_Problem statement_. Across the entries below, work out how many lines contain "SundayMondayTuesdayWednesdayThursdayFrid". Please give the number only.
= = =
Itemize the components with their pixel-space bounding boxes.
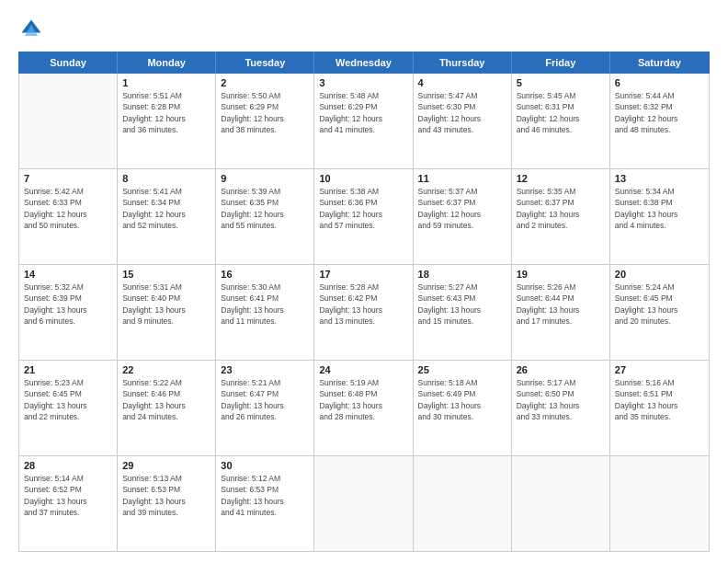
day-number: 2	[221, 77, 309, 88]
day-cell: 3Sunrise: 5:48 AMSunset: 6:29 PMDaylight…	[314, 74, 413, 168]
header-cell-monday: Monday	[118, 52, 216, 73]
day-info: Sunrise: 5:21 AMSunset: 6:47 PMDaylight:…	[221, 377, 309, 422]
logo-icon	[18, 17, 44, 42]
day-cell: 22Sunrise: 5:22 AMSunset: 6:46 PMDayligh…	[118, 361, 216, 455]
day-info: Sunrise: 5:22 AMSunset: 6:46 PMDaylight:…	[122, 377, 210, 422]
day-cell: 2Sunrise: 5:50 AMSunset: 6:29 PMDaylight…	[216, 74, 314, 168]
day-info: Sunrise: 5:16 AMSunset: 6:51 PMDaylight:…	[615, 377, 704, 422]
day-cell: 30Sunrise: 5:12 AMSunset: 6:53 PMDayligh…	[216, 456, 314, 551]
day-cell: 9Sunrise: 5:39 AMSunset: 6:35 PMDaylight…	[216, 169, 314, 264]
day-number: 24	[319, 364, 407, 375]
header	[18, 17, 710, 42]
day-cell: 17Sunrise: 5:28 AMSunset: 6:42 PMDayligh…	[314, 265, 413, 360]
day-info: Sunrise: 5:45 AMSunset: 6:31 PMDaylight:…	[517, 90, 605, 135]
day-info: Sunrise: 5:18 AMSunset: 6:49 PMDaylight:…	[418, 377, 506, 422]
day-number: 28	[24, 460, 112, 471]
day-cell: 11Sunrise: 5:37 AMSunset: 6:37 PMDayligh…	[414, 169, 512, 264]
day-cell: 19Sunrise: 5:26 AMSunset: 6:44 PMDayligh…	[512, 265, 610, 360]
day-info: Sunrise: 5:12 AMSunset: 6:53 PMDaylight:…	[221, 473, 309, 518]
day-info: Sunrise: 5:32 AMSunset: 6:39 PMDaylight:…	[24, 282, 112, 327]
day-info: Sunrise: 5:28 AMSunset: 6:42 PMDaylight:…	[319, 282, 407, 327]
day-info: Sunrise: 5:50 AMSunset: 6:29 PMDaylight:…	[221, 90, 309, 135]
week-row-3: 14Sunrise: 5:32 AMSunset: 6:39 PMDayligh…	[19, 265, 709, 361]
header-cell-thursday: Thursday	[414, 52, 512, 73]
day-info: Sunrise: 5:17 AMSunset: 6:50 PMDaylight:…	[517, 377, 605, 422]
day-number: 9	[221, 173, 309, 184]
day-cell: 1Sunrise: 5:51 AMSunset: 6:28 PMDaylight…	[118, 74, 216, 168]
day-number: 14	[24, 269, 112, 280]
day-number: 23	[221, 364, 309, 375]
day-info: Sunrise: 5:37 AMSunset: 6:37 PMDaylight:…	[418, 186, 506, 231]
day-cell: 25Sunrise: 5:18 AMSunset: 6:49 PMDayligh…	[414, 361, 512, 455]
day-info: Sunrise: 5:39 AMSunset: 6:35 PMDaylight:…	[221, 186, 309, 231]
day-number: 19	[517, 269, 605, 280]
day-info: Sunrise: 5:13 AMSunset: 6:53 PMDaylight:…	[122, 473, 210, 518]
day-number: 15	[122, 269, 210, 280]
day-info: Sunrise: 5:38 AMSunset: 6:36 PMDaylight:…	[319, 186, 407, 231]
day-number: 7	[24, 173, 112, 184]
day-cell: 13Sunrise: 5:34 AMSunset: 6:38 PMDayligh…	[610, 169, 709, 264]
day-number: 17	[319, 269, 407, 280]
day-number: 20	[615, 269, 704, 280]
day-number: 3	[319, 77, 407, 88]
day-number: 18	[418, 269, 506, 280]
header-cell-tuesday: Tuesday	[216, 52, 314, 73]
day-number: 21	[24, 364, 112, 375]
day-cell: 23Sunrise: 5:21 AMSunset: 6:47 PMDayligh…	[216, 361, 314, 455]
calendar: SundayMondayTuesdayWednesdayThursdayFrid…	[18, 52, 710, 552]
header-cell-sunday: Sunday	[19, 52, 118, 73]
day-info: Sunrise: 5:19 AMSunset: 6:48 PMDaylight:…	[319, 377, 407, 422]
day-cell: 6Sunrise: 5:44 AMSunset: 6:32 PMDaylight…	[610, 74, 709, 168]
week-row-4: 21Sunrise: 5:23 AMSunset: 6:45 PMDayligh…	[19, 361, 709, 456]
day-cell: 20Sunrise: 5:24 AMSunset: 6:45 PMDayligh…	[610, 265, 709, 360]
day-cell: 16Sunrise: 5:30 AMSunset: 6:41 PMDayligh…	[216, 265, 314, 360]
day-info: Sunrise: 5:26 AMSunset: 6:44 PMDaylight:…	[517, 282, 605, 327]
day-number: 13	[615, 173, 704, 184]
day-cell: 21Sunrise: 5:23 AMSunset: 6:45 PMDayligh…	[19, 361, 118, 455]
day-cell: 5Sunrise: 5:45 AMSunset: 6:31 PMDaylight…	[512, 74, 610, 168]
day-info: Sunrise: 5:14 AMSunset: 6:52 PMDaylight:…	[24, 473, 112, 518]
page: SundayMondayTuesdayWednesdayThursdayFrid…	[0, 0, 728, 563]
day-cell: 24Sunrise: 5:19 AMSunset: 6:48 PMDayligh…	[314, 361, 413, 455]
day-number: 27	[615, 364, 704, 375]
day-cell: 14Sunrise: 5:32 AMSunset: 6:39 PMDayligh…	[19, 265, 118, 360]
day-number: 1	[122, 77, 210, 88]
day-number: 30	[221, 460, 309, 471]
day-number: 5	[517, 77, 605, 88]
day-number: 11	[418, 173, 506, 184]
day-number: 6	[615, 77, 704, 88]
day-info: Sunrise: 5:31 AMSunset: 6:40 PMDaylight:…	[122, 282, 210, 327]
header-cell-wednesday: Wednesday	[314, 52, 413, 73]
day-cell: 28Sunrise: 5:14 AMSunset: 6:52 PMDayligh…	[19, 456, 118, 551]
calendar-header-row: SundayMondayTuesdayWednesdayThursdayFrid…	[18, 52, 710, 74]
day-info: Sunrise: 5:23 AMSunset: 6:45 PMDaylight:…	[24, 377, 112, 422]
day-number: 25	[418, 364, 506, 375]
day-number: 22	[122, 364, 210, 375]
day-info: Sunrise: 5:41 AMSunset: 6:34 PMDaylight:…	[122, 186, 210, 231]
day-info: Sunrise: 5:51 AMSunset: 6:28 PMDaylight:…	[122, 90, 210, 135]
day-info: Sunrise: 5:42 AMSunset: 6:33 PMDaylight:…	[24, 186, 112, 231]
day-number: 4	[418, 77, 506, 88]
day-info: Sunrise: 5:34 AMSunset: 6:38 PMDaylight:…	[615, 186, 704, 231]
day-number: 8	[122, 173, 210, 184]
day-number: 26	[517, 364, 605, 375]
day-cell: 10Sunrise: 5:38 AMSunset: 6:36 PMDayligh…	[314, 169, 413, 264]
day-info: Sunrise: 5:35 AMSunset: 6:37 PMDaylight:…	[517, 186, 605, 231]
day-number: 10	[319, 173, 407, 184]
day-cell	[610, 456, 709, 551]
day-cell: 18Sunrise: 5:27 AMSunset: 6:43 PMDayligh…	[414, 265, 512, 360]
logo	[18, 17, 48, 42]
day-number: 29	[122, 460, 210, 471]
day-cell: 15Sunrise: 5:31 AMSunset: 6:40 PMDayligh…	[118, 265, 216, 360]
day-cell	[414, 456, 512, 551]
day-cell: 29Sunrise: 5:13 AMSunset: 6:53 PMDayligh…	[118, 456, 216, 551]
day-info: Sunrise: 5:24 AMSunset: 6:45 PMDaylight:…	[615, 282, 704, 327]
day-cell: 8Sunrise: 5:41 AMSunset: 6:34 PMDaylight…	[118, 169, 216, 264]
day-cell	[512, 456, 610, 551]
day-cell: 27Sunrise: 5:16 AMSunset: 6:51 PMDayligh…	[610, 361, 709, 455]
day-info: Sunrise: 5:30 AMSunset: 6:41 PMDaylight:…	[221, 282, 309, 327]
header-cell-friday: Friday	[512, 52, 610, 73]
day-info: Sunrise: 5:44 AMSunset: 6:32 PMDaylight:…	[615, 90, 704, 135]
day-cell	[19, 74, 118, 168]
week-row-1: 1Sunrise: 5:51 AMSunset: 6:28 PMDaylight…	[19, 74, 709, 169]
= = =
_Answer section_. 3